* Your assignment
Your task is to copy each line of the records that includes the string "toggle".

----------

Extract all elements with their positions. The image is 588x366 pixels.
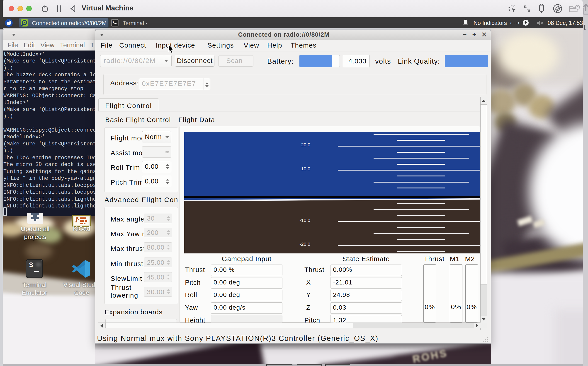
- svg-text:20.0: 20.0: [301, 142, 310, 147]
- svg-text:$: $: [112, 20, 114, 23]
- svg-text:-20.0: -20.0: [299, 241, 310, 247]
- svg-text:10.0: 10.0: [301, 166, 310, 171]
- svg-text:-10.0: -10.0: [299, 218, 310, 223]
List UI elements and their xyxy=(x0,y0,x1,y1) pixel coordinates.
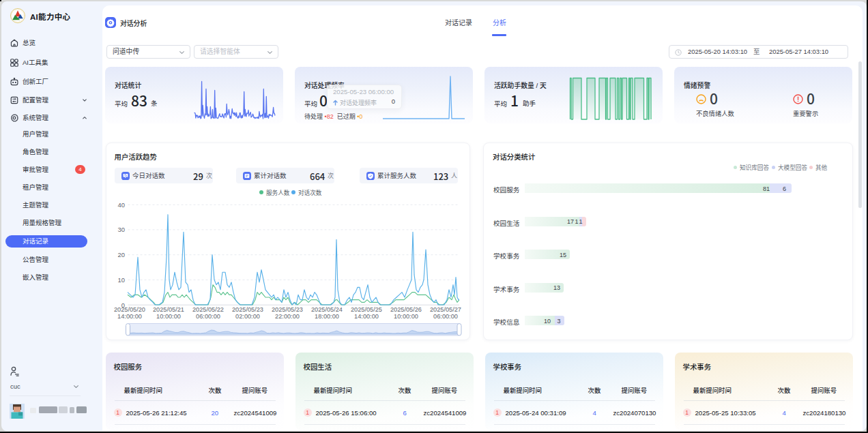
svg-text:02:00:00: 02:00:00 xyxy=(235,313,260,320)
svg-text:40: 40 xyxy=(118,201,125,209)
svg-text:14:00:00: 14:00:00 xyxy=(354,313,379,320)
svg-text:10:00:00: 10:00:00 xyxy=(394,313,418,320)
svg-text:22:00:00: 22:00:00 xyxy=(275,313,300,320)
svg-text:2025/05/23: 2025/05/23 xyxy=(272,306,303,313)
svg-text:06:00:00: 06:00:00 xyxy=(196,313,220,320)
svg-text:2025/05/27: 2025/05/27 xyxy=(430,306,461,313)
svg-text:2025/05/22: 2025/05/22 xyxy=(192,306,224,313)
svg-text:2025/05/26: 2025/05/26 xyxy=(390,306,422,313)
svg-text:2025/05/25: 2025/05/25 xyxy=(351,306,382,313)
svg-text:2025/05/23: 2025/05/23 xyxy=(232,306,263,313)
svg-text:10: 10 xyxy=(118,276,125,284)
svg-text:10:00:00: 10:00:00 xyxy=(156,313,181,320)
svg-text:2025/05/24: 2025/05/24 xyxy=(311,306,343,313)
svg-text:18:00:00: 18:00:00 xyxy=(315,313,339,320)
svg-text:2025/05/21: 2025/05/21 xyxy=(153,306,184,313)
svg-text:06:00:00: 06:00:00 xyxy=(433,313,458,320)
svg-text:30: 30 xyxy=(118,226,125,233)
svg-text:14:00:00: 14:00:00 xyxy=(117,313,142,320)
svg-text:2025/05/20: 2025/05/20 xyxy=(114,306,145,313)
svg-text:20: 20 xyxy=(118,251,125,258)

----------

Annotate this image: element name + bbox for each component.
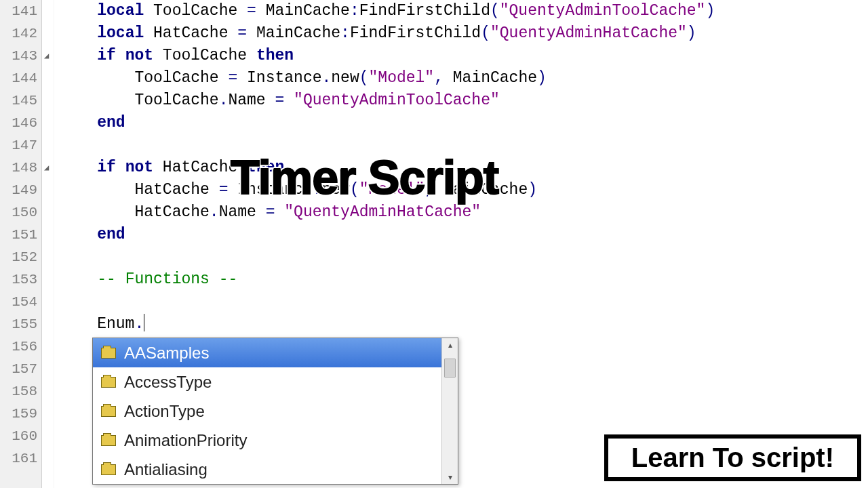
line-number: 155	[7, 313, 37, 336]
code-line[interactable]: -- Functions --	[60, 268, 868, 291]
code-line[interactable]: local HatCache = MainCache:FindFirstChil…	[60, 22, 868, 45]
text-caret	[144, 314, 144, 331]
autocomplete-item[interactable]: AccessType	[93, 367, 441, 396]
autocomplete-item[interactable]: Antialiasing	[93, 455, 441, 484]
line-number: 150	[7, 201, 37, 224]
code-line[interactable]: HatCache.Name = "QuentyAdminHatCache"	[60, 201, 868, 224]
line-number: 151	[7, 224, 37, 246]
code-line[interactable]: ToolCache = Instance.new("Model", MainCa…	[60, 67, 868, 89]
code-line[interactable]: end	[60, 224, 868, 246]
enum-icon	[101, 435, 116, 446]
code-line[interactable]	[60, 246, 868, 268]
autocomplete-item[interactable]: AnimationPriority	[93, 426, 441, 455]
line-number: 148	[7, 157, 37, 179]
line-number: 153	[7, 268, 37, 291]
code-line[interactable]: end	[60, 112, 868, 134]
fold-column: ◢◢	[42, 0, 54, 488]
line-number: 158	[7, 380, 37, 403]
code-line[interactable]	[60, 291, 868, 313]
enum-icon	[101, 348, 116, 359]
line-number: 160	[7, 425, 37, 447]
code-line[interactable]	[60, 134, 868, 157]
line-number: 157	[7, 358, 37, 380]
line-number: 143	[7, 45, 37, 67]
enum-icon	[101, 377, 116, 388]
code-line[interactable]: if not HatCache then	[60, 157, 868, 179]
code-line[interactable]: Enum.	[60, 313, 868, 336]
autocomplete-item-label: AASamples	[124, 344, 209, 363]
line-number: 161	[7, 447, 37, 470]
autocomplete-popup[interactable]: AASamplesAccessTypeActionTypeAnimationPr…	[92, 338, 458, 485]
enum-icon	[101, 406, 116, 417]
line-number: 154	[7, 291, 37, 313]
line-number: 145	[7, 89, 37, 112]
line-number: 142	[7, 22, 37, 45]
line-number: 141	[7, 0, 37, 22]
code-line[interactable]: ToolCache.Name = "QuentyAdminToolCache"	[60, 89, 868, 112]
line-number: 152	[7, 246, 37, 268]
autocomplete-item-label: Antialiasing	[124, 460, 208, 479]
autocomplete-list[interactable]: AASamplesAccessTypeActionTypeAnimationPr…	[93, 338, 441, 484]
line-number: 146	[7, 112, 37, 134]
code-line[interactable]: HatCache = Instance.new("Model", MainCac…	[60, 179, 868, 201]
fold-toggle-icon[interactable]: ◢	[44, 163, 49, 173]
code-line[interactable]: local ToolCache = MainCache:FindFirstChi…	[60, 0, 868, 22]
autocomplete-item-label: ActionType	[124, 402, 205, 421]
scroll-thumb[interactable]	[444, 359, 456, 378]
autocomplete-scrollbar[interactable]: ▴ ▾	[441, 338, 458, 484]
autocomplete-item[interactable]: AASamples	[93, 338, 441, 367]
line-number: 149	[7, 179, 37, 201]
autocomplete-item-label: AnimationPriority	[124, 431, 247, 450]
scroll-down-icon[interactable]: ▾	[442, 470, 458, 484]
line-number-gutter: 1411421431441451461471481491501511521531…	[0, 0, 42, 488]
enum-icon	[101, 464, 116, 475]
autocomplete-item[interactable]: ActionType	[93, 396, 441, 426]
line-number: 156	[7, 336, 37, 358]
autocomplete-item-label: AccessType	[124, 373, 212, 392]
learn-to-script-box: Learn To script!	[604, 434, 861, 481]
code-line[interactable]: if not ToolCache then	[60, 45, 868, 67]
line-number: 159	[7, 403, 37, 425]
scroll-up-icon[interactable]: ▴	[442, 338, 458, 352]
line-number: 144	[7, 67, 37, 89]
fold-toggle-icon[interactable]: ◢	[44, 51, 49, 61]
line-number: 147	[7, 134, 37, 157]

----------

* Answer to this problem
fold-toggle-icon[interactable]: ◢	[44, 163, 49, 173]
fold-toggle-icon[interactable]: ◢	[44, 51, 49, 61]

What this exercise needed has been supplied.